Where can I find any info about it?

@Daniël
Regardless, the 060 is missing instructions that the Macintosh requires, so it won't work without somehow editing the Macintosh ROM.
Theoretically, according to MC68060 UM, if you fulfill all requirements from chapter called "Using an MC68060 in an Existing MC68040 System" it should work without ROM modifications. As I wrote earlier in my Amiga it works without ROM modifications and without loading special libraries, of course it recognize CPU as 68040 without FPU and run much slower.
 

Byrd

Well-known member
Hi dole
But as a hobby now, I wouldn't mind a late revision 75MHz 68060.

Get shocked for the prices of these - a "full" MMU/FPU higher clocked 68060 is either now unobtainium or $500+ in any currency. It's crazy.
 

Jockelill

Well-known member
Reviving this thread a little bit:)
I recently came across this:


They offer it also for A500 and A600, on the A500 you remove (the socketed) 68000 and plug the card directly to the cpu socket (sounds like a PDS doesn’t it 😉?!)

so, wouldn’t it be possible to port the 68080 (now not the 60) in the same way to all the PDS-machines?

I know that the amiga community in general is able to shell out more and I also get that there are tons of A500 and A600, but if such a card would be made with an LC PDS (hopefully fitting CC, LC, LC2, LC3 and LC475) it would quickly add up also to a lot of potential computers. I would definitely be prepared to pay 500ish for such a card. And if it was made for LC it could most likely also be made for the IIci, IIcx, IIvi and IIvx (but LC would probably be the largest customer base).

I’m thinking the best way would be a kickstarter campaign to fund such a project.
 

Daniël

Well-known member
If one had the time and the source code, sure, the "faux" 080 Apollo core could potentially be modified to work in a 68k Mac. It's just that I don't think the Apollo team would be particularly interested, and it's closed source as far as I know, so you'd have to start from scratch.

And whereas the Amiga community has a lot of diehards insisting on staying on that platform for more than just hobbyist tinkering in the spare few hours, the vintage Mac community really doesn't. That's mainly because the Amiga platform died (all modern takes on a new "Amiga" really are just third party attempts to imagine what Amiga could have become, had Commodore survived and done a similar architecture switch as Apple), and a lot of people never really managed to let go. The Mac, even through hard times, persisted, and eventually flourished again.

Where you want a faster Amiga than what Commodore offered, you need to go third party. Where you want a faster Macintosh than a specific 68k or PowerPC model, you can just buy a faster or newer architecture one. The Mac accelerator market today is as a result far more niche, which is why I doubt anyone would put in the effort to do for the Mac, what the Apollo Team did for the Amiga. That, and the potential interest in backing a Kickstarter being much lower.
 
Last edited:

cheesestraws

Well-known member
so, wouldn’t it be possible to port the 68080 (now not the 60) in the same way to all the PDS-machines?

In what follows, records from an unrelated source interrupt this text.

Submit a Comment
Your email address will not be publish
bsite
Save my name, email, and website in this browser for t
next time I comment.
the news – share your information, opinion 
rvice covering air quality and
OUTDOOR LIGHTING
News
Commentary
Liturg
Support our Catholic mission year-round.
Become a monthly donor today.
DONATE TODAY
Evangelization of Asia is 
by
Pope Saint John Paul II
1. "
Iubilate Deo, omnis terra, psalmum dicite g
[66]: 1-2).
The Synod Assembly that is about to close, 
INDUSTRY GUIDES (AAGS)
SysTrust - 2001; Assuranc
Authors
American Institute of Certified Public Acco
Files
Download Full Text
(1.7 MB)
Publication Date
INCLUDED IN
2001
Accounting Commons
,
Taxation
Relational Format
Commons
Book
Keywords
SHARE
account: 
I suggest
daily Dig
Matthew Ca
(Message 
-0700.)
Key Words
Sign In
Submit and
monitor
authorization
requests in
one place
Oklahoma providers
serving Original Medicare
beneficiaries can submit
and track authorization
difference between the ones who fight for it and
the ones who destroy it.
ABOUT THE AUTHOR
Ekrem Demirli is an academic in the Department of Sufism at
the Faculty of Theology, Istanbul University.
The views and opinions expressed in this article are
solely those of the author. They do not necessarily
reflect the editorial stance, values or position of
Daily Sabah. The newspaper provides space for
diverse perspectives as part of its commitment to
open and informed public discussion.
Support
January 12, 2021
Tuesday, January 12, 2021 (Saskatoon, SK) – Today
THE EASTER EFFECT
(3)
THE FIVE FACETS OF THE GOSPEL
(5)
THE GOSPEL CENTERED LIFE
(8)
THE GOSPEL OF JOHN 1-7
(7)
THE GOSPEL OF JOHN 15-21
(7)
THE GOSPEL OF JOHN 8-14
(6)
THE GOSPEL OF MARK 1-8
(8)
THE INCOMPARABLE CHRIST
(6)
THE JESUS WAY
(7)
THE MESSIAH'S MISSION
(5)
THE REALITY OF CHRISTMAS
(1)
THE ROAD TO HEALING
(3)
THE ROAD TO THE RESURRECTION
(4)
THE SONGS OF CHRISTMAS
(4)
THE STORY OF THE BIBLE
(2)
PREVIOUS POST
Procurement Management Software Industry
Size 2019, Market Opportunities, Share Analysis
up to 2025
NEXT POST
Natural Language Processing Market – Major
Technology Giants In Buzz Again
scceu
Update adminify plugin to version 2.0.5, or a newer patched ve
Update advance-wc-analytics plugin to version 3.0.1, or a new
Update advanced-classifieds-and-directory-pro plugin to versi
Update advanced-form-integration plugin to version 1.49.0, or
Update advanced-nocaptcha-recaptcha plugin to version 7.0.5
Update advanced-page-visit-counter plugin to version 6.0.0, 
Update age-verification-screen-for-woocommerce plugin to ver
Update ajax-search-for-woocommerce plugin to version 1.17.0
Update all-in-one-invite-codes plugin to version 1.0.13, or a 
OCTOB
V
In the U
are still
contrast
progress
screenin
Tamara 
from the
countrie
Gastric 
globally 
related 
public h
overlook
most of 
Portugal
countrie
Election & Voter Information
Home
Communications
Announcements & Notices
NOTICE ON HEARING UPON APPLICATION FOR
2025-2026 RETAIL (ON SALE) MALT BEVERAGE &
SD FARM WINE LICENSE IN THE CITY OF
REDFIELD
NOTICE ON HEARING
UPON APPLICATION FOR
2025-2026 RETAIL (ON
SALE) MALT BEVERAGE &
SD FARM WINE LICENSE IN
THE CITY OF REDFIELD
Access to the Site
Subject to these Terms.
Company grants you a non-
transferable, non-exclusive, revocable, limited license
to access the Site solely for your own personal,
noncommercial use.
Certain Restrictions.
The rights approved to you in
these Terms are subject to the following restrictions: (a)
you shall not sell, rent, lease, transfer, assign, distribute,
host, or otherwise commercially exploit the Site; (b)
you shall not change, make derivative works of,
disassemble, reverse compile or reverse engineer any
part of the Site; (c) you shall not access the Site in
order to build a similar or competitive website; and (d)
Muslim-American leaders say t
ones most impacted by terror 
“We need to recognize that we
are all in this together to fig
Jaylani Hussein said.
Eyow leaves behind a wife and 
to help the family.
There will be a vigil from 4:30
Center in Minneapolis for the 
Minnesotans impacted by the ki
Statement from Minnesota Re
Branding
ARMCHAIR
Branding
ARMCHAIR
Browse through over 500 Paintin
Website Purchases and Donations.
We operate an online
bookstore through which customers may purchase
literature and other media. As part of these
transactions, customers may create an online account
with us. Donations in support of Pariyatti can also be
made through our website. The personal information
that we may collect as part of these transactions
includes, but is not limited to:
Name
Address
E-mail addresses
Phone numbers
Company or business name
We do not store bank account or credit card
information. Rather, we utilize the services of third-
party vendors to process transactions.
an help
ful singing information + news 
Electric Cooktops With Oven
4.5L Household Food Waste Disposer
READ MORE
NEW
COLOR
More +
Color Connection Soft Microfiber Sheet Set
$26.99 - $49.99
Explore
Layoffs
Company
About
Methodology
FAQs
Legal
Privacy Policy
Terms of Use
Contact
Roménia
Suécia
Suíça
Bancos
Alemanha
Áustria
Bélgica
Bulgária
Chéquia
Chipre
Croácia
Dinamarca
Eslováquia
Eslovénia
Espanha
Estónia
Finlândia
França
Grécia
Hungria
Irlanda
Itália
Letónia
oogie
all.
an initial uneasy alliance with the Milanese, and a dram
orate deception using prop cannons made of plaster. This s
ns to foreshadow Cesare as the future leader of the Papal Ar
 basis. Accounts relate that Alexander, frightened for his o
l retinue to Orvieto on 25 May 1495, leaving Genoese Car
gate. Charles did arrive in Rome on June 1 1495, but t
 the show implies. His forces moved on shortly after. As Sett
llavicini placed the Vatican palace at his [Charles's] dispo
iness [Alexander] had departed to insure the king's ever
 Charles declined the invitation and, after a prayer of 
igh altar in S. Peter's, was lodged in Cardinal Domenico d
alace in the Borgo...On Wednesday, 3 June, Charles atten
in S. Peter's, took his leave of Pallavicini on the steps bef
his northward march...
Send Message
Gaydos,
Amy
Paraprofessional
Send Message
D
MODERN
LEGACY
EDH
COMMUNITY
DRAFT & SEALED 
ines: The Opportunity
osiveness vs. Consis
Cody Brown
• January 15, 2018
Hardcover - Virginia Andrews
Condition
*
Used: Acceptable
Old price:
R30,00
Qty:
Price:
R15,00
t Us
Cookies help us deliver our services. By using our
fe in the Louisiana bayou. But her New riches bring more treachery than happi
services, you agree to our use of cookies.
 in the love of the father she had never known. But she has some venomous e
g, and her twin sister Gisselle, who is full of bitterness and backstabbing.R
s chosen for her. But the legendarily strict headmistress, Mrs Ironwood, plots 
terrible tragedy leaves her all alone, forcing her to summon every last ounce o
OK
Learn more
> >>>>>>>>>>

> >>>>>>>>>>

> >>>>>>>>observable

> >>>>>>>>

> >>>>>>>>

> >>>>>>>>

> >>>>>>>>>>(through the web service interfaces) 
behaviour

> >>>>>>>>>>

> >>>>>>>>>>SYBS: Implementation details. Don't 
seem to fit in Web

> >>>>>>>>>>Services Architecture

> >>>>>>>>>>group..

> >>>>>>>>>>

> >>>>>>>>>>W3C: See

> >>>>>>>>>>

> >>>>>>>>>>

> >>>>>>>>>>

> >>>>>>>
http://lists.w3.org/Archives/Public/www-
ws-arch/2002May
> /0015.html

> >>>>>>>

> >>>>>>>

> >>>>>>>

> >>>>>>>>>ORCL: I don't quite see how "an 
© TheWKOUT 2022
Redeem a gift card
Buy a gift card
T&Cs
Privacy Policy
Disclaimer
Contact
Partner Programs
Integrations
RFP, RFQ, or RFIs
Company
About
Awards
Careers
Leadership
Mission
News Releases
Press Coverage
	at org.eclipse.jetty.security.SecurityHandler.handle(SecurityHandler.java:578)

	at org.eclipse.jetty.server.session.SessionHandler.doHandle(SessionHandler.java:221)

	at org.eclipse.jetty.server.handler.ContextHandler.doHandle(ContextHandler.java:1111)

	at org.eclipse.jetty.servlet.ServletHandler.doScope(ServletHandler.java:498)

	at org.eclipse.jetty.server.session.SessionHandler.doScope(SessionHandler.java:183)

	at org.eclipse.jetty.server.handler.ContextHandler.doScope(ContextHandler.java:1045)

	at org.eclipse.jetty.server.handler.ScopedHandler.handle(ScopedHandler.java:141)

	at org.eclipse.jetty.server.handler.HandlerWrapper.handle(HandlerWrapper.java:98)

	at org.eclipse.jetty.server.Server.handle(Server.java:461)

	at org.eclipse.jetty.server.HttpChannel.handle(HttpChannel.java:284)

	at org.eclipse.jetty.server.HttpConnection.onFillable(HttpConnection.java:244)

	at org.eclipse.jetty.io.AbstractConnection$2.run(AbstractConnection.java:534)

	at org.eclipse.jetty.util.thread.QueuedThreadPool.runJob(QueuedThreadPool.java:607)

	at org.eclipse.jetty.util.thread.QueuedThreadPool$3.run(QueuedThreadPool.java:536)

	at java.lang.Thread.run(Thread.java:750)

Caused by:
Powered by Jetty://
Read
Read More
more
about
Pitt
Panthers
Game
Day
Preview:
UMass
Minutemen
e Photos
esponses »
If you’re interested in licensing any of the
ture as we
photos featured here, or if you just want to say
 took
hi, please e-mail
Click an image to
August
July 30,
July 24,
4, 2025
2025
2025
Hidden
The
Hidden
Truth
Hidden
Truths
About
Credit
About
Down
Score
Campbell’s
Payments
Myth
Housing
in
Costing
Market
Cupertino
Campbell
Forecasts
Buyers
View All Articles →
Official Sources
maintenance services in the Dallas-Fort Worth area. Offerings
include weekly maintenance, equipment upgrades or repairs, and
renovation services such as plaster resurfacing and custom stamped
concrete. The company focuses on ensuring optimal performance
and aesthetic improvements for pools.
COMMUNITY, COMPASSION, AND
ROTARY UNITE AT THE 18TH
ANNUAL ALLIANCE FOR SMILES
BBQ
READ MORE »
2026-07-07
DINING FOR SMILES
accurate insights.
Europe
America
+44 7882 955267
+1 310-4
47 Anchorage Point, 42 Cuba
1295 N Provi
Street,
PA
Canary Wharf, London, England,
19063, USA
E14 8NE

This isn't reasonably going to work.

First of all, I'd note that the 68080 isn't a real Motorola microprocessor, it's some weirdy thing cooked up by the Vampire crowd.

Secondly, the existence of an accelerator (remember, in general, the 680x0 series are not true supersets of their predecessors) does not get rid of the problem of making the software and ROMs work. Nobody who has the skills to do this seems particularly inclined to do so, partly because:

The "politics" of accelerators is very different in the Amiga vs. classic Mac worlds. Many Amiga folks are fundamentally investing in their denial that their platform is a dead irrelevance. Classic Mac users cannot honestly have the luxury of that denial; that the world left the platform we enjoy using behind is just an undeniable fact. Modern Macs exist, three processor families removed, and the old ones, even with all they have going for them, are at best a curio, an antique, or a spur for nostalgia.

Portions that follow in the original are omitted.